Diagnosed under the DSM5 rules with autism spectrum disorder, under DSM4 psychologist said would have been AS (299.80) but I suspect that I am somewhere between 299.80 and 299.00 (Autism) under DSM4.
But this aggression and the sexual selfishness that you describe is just the start. It will not get better from this point on, it will only get worse.
Whatever your investment in this relationship, you are better off ditching it. You deserve better. It is not your job to diagnose or provide therapy for someone who does not return your affection. I am sure that he must have fine qualities, which attracted you to him and convinced you to travel so far, but I can not see the qualities from what you describe.
I would suggest that if you are posting here, you have already seen enough and already know what the correct choice is. And maybe you are just looking for validating opinions to make sure you are thinking correctly.
A man who hits needs more help than you alone can possibly give. A man who lets his mother handle the tough issues in his life is not likely to change any time soon. If he is so used to being alone, then he will be just fine when you move back home and move on with your life. You have already given more than enough in this situation... he needs to work out these problems before even attempting to form a relationship. That would be the considerate thing to do and by the sound of things, he may not even be capable of seeing that or making that sort of rational, adult decision.
First and foremost - you need to be safe and you need to not be stranded in a foreign country with someone who is potentially unstable.
As for why he asked you to move when he didn't want to be with you, who knows. I don't know how to answer that. Maybe he felt like he 'ought' to have a relationship or something even though realistically he didn't want one. It's understandable how much this is affecting you though. Have you considered havng counselling to help you deal with it?
Yes but, I do not know whether the lack of interest in sex was exclusively with me (maybe because he didn't like me or felt attracted to me) or it is with everyone else. I know nothing about his sex life in previous relationships with other women. He kept saying I was attractive however he said it as if he wasn't attracted to me. He used to say that him being his age, 48, he had these images he fantasises about and he is set in this way because he is used to being by himself and that is why he masturbated in front of me thinking of "these images" or whatever he was thinking about. He also told me on one ocassion that he thought of the previous woman he was with, in a sexual way while being with me. The whole thing about sex with him has left me traumatised. He even opened porn websites at the beginning and took me to look before having sex with me. These websites were only about women. The whole thing was disgusting!!

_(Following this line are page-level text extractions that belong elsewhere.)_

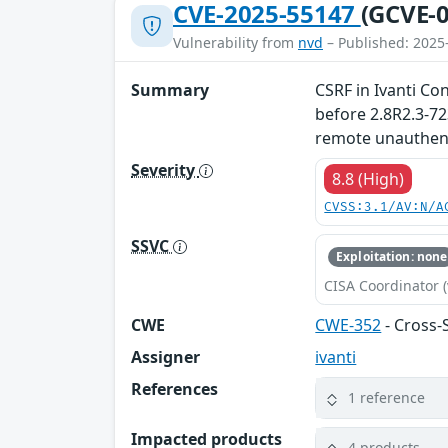
CVE-2025-55147
(GCVE-0
Vulnerability from
nvd
– Published: 2025
Summary
CSRF in Ivanti Co
before 2.8R2.3-72
remote unauthenti
Severity
8.8 (High)
CVSS:3.1/AV:N/A
SSVC
Exploitation: none
CISA Coordinator (
CWE
CWE-352
- Cross-
Assigner
ivanti
References
1 reference
Impacted products
4 products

From what you have written about his solitude, and his failure to form stable relationships with equals, it is not in any way related to you. He has some very fixed ideas of sexuality and appears to have wanted to coerce you into the mould of those ideas. He seems to have been disturbed by any independent thoughts or feelings that you expressed. He appears to have a need for total control and he seems to be unable to feel safe with other equal adults. The only relationship that you mention is with his mother, and you also say he is a doctor, in a position superior to most of the people he deals with through work.
I don't think there is any such thing as "normal" in human sexuality, because many kinds of relationships and behaviours make people happy and feel secure. But sexual health is "An integration of somatic, emotional, intellectual and social aspects of sexual being, in ways that are positive, enriching, and that enhance personality, communication and love" (World Health Organisation) and "The physical, emotional, psychological, social and cultural well being of a person's sexual identity, and the capacity and freedom to enjoy and express sexuality without exploitation, oppression, physical or emotional harm" (Royal College of Nurses) - I do not see the behaviours that you have described as being healthy.